The rate of shelling casualties this year has been about the same as it was a year ago. But there is concern that heavier barrages are to come. Approximately 500 shells have landed in and about the city and airport since the current insurgent offensive began more than five weeks ago, and nearly 500 civilians have been killed or wounded. The rockets that fall on the city almost never land on military targets, and Western military observers believe the purpose is almost entirely psychological rather than strategic. Most of the rockets fall on the edges of the city. Phnom Penh is under no immediate threat of a major ground assault, but almost all supply routes to the city are cut and there are few outgoing international flights. The French Embassy cited the flight situation in recommending that French women and children leave, saying that quick evacuation of such a large community — 2,000 in all — would be difficult if the military situation deteriorated suddenly. The city has more than month’s supply of food and fuel, but the last main supply route to the outside world, the Mekong River, is blockaded by the insurgents, who have begun to lay mines in it.
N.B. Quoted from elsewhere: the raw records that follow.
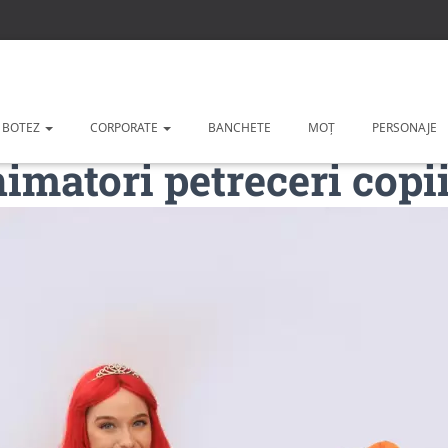
 BOTEZ
CORPORATE
BANCHETE
MOȚ
PERSONAJE
nimatori petreceri copii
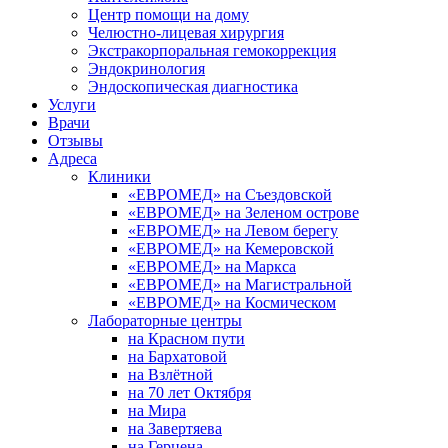
Центр помощи на дому
Челюстно-лицевая хирургия
Экстракорпоральная гемокоррекция
Эндокринология
Эндоскопическая диагностика
Услуги
Врачи
Отзывы
Адреса
Клиники
«ЕВРОМЕД» на Съездовской
«ЕВРОМЕД» на Зеленом острове
«ЕВРОМЕД» на Левом берегу
«ЕВРОМЕД» на Кемеровской
«ЕВРОМЕД» на Маркса
«ЕВРОМЕД» на Магистральной
«ЕВРОМЕД» на Космическом
Лабораторные центры
на Красном пути
на Бархатовой
на Взлётной
на 70 лет Октября
на Мира
на Завертяева
на Герцена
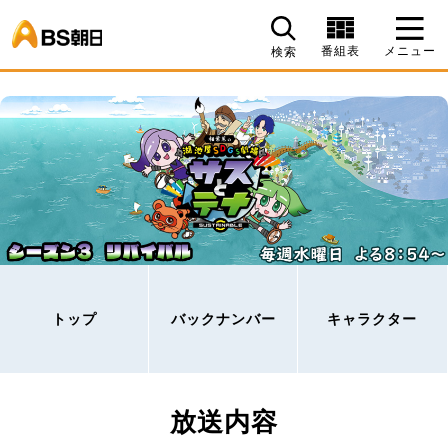
BS朝日
番組表
メニュー
検索
トップ
バックナンバー
キャラクター
放送内容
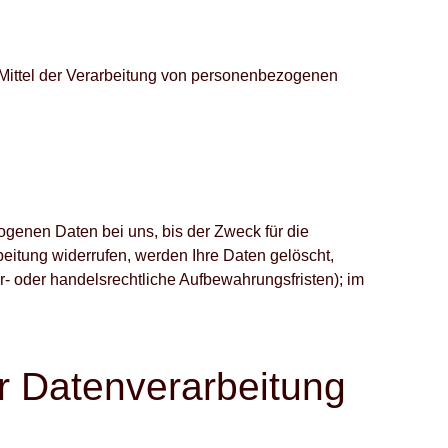
d Mittel der Verarbeitung von personenbezogenen
genen Daten bei uns, bis der Zweck für die
eitung widerrufen, werden Ihre Daten gelöscht,
r- oder handelsrechtliche Aufbewahrungsfristen); im
r Datenverarbeitung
President Ford has asked for $497‐million in military aid for Cambodia, but figures obtained in Phnom Penh and from the Administration’s own estimates show that as recently as a few weeks ago American officials believed a far lower amount would be sufficient. Information gathered from Western diplomats and military analysts, as well as from officials at the United States Embassy, indicates that the President’s request last week for supplemental military aid — an extra $222 million, which would bring the total to the $497‐million figure — may be more than the government needs for this fiscal year, which ends June 30. The analysts feel that this raises serious questions whether the Ford Administraion is trying to extablish a buffer arms stock for next year, when a war‐weary Congress can bc expected to provide even less aid to Indochina than this year.
The Saigon Government held a long news conference today in which it presented what it called “live evidence” that it had cracked a ring of Communist agents who had infiltrated the press here. The two‐and‐a‐half‐hour conference, presided over by the commander of the national police, the Interior Minister and the Information Minister, featured two men who said they were former Communist agents who had specialized in subverting Saigon’s press. Vietnamese and foreign reporters were not permitted to question the two after they had spoken. After the news conference, an editor of Điện Tín, one of five opposition newspapers closed by the Government earlier this week, denounced one of the two men as a police agent. The crackdown on the press followed the publication Sunday by nine dailies of a political “indictment” of President Nguyễn Văn Thiệu by the Roman Catholic‐led People’s Anticorruption Movement. Arrests of journalists began over the weekend and continued into early this week.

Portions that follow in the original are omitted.